◆ **ABOUT THIS EXERCISE**
Using the listing below, extract each line that has the word "drink" in it.
RECORDS PROVIDED: Begin
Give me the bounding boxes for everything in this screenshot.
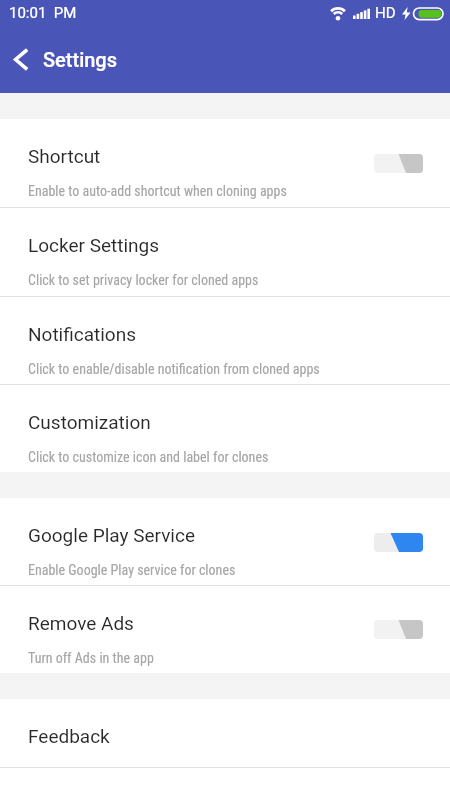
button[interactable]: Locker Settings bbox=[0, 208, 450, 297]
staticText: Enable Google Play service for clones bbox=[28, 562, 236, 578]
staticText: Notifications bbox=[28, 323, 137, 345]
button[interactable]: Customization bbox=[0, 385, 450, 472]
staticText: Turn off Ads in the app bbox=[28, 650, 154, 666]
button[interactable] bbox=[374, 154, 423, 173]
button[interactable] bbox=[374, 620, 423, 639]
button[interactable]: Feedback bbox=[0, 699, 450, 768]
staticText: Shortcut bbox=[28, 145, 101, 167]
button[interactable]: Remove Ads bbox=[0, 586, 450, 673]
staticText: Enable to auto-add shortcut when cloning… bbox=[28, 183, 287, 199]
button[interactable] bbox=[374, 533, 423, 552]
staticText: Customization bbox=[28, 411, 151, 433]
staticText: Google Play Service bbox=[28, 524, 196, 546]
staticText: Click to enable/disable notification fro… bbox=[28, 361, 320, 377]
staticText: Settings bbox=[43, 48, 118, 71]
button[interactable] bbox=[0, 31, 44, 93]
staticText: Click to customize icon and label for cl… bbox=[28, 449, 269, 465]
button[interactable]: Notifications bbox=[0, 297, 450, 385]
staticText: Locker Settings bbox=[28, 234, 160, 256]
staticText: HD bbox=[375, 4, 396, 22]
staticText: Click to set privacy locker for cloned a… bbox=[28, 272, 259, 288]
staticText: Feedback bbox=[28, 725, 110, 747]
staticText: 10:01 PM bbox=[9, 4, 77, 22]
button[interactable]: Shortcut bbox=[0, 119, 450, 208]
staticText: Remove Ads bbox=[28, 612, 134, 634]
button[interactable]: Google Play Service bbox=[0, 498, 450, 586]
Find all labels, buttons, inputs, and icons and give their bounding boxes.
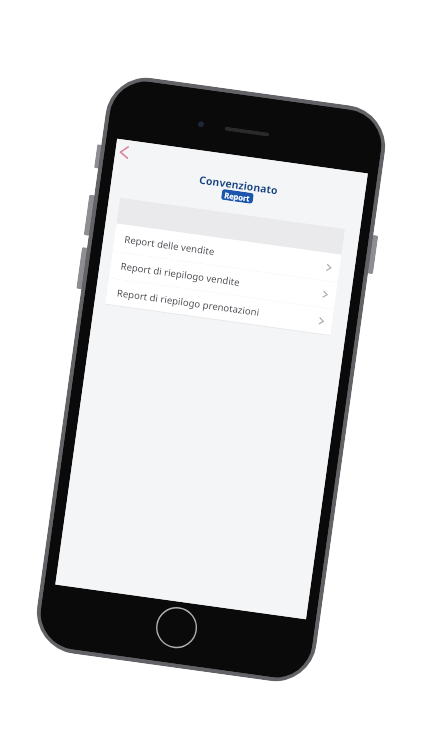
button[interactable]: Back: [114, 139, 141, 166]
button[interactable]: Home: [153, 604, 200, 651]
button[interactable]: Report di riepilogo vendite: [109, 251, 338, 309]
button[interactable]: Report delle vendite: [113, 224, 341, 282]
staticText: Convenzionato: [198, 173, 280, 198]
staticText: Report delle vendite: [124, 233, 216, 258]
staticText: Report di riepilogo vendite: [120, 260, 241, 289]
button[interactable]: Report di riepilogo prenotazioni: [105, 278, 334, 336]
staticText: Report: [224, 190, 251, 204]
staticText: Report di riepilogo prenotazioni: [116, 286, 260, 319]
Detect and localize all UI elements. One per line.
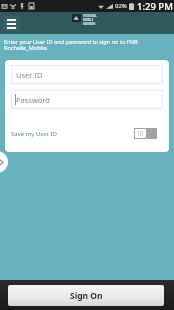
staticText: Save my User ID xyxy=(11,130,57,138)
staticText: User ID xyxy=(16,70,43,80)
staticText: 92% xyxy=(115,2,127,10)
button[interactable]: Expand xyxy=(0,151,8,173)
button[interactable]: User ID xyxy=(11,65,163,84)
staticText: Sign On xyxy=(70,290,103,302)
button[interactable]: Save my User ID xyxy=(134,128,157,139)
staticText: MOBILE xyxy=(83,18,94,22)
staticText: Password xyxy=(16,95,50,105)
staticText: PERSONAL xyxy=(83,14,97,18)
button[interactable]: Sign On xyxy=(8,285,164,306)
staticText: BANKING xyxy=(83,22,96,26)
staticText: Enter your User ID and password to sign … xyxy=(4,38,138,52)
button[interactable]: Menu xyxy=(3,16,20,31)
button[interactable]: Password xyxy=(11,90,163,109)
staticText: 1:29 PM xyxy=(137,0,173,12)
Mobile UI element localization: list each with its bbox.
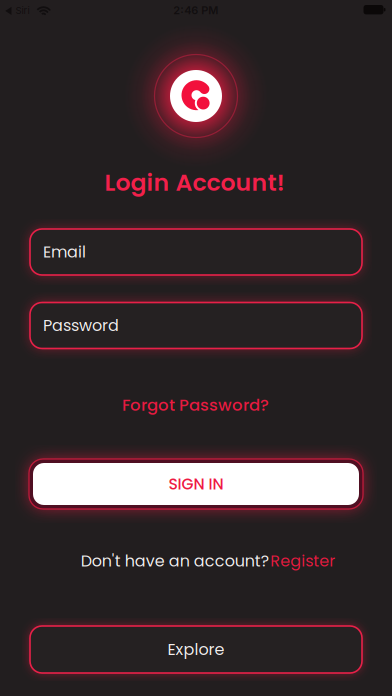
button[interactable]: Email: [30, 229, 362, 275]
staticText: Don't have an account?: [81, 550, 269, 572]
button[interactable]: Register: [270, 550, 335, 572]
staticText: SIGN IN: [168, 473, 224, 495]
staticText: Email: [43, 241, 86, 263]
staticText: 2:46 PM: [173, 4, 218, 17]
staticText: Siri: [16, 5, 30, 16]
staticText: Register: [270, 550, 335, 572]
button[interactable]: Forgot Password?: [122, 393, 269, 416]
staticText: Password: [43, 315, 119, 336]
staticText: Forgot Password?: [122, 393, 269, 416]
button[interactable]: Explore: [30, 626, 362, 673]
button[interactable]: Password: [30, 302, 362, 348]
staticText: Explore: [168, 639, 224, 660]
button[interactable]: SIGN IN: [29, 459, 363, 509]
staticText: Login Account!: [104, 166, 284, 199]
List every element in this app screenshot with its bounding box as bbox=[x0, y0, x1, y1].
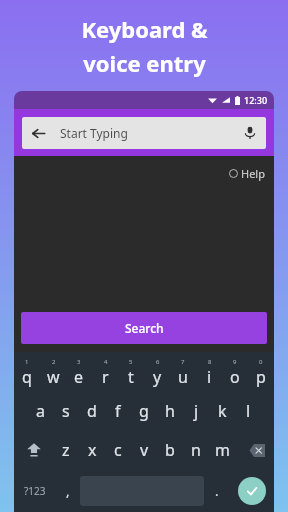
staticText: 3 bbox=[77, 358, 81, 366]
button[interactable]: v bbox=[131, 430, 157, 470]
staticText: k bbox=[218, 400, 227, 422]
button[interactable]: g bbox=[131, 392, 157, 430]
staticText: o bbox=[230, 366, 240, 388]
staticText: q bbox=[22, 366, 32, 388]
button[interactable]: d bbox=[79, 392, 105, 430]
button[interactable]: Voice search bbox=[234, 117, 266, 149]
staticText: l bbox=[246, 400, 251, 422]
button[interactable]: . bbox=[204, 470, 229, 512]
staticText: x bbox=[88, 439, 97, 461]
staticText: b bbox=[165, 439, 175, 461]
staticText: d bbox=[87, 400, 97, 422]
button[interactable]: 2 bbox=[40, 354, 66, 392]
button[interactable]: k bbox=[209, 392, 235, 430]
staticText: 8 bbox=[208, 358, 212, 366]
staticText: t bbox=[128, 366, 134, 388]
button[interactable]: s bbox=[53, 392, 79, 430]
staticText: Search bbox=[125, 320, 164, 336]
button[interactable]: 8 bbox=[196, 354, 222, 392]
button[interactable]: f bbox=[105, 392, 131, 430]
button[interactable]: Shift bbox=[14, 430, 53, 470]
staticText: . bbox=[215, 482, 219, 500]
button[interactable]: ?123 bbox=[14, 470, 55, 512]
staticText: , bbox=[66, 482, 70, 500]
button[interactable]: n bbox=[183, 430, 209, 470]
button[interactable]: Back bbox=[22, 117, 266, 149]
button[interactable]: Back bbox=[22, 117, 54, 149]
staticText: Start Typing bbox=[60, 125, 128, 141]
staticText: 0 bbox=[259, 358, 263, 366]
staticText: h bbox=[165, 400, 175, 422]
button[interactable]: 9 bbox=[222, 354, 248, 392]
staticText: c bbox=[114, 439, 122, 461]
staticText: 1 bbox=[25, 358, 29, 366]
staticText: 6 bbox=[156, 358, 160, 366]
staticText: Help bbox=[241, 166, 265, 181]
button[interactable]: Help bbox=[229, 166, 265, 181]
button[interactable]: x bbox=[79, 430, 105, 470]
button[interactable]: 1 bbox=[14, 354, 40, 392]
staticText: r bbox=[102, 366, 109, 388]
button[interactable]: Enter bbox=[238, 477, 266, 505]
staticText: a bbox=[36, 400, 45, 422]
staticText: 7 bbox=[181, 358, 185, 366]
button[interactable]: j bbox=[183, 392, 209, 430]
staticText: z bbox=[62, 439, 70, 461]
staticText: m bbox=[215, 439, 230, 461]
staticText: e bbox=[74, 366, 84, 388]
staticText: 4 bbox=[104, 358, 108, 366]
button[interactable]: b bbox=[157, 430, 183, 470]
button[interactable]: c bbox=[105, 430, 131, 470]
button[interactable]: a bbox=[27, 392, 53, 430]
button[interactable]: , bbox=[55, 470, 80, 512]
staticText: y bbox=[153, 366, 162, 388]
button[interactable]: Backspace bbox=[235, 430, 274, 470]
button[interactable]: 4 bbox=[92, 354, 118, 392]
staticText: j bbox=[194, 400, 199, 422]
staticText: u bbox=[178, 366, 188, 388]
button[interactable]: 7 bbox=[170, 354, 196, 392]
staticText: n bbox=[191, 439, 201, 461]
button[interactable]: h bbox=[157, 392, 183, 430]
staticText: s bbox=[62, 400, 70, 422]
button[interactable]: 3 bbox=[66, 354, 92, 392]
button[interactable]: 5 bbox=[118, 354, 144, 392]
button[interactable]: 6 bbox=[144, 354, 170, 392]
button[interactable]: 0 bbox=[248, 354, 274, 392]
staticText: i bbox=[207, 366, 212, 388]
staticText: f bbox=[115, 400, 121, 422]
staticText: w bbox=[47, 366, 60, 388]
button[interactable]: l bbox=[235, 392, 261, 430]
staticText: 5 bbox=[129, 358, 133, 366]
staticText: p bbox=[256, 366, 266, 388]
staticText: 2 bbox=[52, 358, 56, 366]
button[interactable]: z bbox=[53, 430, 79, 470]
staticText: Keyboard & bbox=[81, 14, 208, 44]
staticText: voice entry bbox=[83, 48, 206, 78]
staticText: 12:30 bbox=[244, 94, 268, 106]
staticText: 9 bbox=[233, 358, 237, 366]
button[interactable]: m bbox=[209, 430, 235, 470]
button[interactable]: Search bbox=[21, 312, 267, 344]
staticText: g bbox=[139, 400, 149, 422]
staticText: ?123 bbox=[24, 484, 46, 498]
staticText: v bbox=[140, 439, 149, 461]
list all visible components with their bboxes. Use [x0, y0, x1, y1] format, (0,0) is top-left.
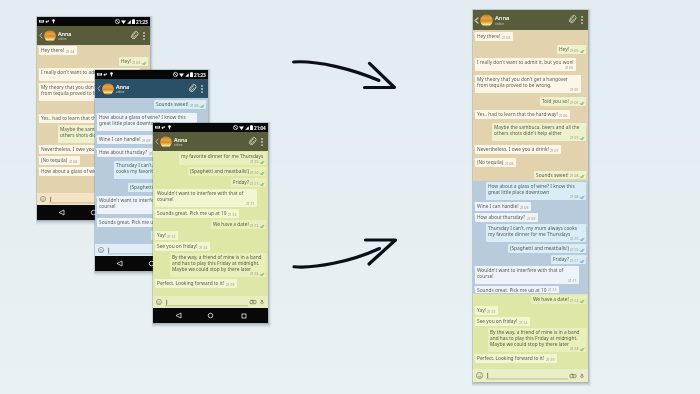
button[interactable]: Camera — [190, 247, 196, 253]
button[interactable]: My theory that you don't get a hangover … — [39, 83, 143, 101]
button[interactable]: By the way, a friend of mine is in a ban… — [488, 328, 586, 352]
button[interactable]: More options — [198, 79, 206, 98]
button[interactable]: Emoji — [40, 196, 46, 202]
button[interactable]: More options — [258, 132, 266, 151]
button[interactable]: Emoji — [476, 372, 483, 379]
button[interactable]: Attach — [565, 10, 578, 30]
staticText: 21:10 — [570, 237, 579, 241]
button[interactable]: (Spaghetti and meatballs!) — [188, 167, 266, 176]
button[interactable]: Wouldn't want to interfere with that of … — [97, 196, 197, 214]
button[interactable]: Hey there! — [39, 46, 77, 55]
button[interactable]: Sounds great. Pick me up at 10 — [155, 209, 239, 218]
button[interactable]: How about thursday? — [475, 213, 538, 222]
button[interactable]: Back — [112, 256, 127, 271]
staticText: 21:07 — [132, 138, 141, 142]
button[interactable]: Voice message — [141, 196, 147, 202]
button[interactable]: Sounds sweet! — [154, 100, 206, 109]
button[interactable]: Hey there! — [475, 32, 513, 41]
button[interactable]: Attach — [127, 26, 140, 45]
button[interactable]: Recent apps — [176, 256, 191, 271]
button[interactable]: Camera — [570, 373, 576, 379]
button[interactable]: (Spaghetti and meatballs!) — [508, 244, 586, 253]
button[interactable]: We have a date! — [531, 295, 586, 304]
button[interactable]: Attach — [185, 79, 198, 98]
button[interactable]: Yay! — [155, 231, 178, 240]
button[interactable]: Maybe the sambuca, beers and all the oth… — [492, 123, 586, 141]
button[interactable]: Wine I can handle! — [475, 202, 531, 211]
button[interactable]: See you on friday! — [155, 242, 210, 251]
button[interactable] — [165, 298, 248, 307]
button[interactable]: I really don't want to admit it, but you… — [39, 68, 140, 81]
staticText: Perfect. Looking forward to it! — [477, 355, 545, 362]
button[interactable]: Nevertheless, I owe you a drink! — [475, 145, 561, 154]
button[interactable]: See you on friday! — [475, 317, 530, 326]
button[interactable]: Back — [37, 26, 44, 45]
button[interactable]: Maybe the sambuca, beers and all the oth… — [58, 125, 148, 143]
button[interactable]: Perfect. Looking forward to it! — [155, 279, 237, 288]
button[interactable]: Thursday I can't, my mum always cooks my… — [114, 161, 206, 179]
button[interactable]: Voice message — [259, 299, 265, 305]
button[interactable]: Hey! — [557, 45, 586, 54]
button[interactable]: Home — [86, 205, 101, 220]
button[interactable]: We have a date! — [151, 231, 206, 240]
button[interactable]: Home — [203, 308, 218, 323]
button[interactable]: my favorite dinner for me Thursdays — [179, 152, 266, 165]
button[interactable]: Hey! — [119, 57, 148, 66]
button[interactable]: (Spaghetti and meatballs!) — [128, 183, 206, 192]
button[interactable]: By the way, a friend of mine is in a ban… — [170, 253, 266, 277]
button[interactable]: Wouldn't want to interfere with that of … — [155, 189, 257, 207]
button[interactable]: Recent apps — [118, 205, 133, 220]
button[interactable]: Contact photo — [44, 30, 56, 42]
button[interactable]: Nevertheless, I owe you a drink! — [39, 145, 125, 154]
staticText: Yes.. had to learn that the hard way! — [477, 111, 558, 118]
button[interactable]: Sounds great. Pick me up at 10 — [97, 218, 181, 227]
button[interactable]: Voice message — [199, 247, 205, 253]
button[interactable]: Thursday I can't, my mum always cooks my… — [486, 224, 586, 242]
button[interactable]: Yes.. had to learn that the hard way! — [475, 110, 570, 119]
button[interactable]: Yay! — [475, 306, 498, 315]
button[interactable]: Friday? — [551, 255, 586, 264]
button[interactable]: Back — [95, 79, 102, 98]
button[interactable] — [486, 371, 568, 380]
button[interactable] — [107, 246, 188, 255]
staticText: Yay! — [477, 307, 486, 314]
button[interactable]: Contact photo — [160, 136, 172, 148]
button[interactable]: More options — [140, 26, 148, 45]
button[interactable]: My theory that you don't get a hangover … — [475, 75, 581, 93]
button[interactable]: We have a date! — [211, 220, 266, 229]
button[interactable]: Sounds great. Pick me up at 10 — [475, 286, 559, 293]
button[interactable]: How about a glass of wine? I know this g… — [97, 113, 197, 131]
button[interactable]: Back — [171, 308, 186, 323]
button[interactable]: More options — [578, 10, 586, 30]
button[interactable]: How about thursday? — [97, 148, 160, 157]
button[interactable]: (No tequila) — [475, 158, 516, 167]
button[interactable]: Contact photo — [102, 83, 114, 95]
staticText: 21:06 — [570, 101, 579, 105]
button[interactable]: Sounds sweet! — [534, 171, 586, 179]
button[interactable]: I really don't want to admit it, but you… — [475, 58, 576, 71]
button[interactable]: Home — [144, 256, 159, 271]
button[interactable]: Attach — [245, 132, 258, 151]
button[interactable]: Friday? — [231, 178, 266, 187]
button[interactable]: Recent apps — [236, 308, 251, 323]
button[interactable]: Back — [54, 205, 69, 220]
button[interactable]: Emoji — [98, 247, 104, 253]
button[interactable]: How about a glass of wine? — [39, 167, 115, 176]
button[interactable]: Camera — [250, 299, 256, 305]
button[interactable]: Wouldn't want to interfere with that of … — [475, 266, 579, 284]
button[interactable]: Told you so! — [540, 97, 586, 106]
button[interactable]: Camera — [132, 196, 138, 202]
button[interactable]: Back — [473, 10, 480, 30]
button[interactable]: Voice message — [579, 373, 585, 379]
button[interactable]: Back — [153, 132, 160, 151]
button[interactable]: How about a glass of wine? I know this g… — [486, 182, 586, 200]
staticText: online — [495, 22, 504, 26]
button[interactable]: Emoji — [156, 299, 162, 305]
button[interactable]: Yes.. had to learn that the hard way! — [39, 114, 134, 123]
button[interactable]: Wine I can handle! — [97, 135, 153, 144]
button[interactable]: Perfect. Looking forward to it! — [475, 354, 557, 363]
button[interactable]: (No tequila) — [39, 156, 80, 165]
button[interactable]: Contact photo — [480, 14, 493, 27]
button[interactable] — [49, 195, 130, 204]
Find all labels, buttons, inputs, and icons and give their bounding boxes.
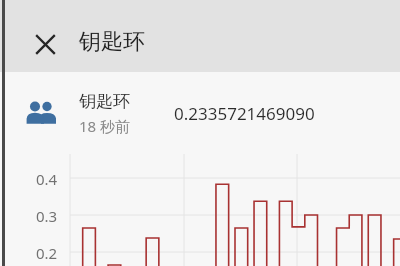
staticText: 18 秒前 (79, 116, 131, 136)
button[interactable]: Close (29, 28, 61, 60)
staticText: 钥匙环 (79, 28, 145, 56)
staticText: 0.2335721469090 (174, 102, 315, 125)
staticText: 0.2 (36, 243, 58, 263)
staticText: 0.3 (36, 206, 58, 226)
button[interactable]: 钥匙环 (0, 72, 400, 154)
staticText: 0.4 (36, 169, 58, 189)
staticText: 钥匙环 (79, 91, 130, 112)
RECORDS PROVIDED: End
◆ **ANSWER SPACE**
button[interactable]: Nevertheless, I owe you a drink! — [475, 145, 561, 154]
button[interactable]: Nevertheless, I owe you a drink! — [39, 145, 125, 154]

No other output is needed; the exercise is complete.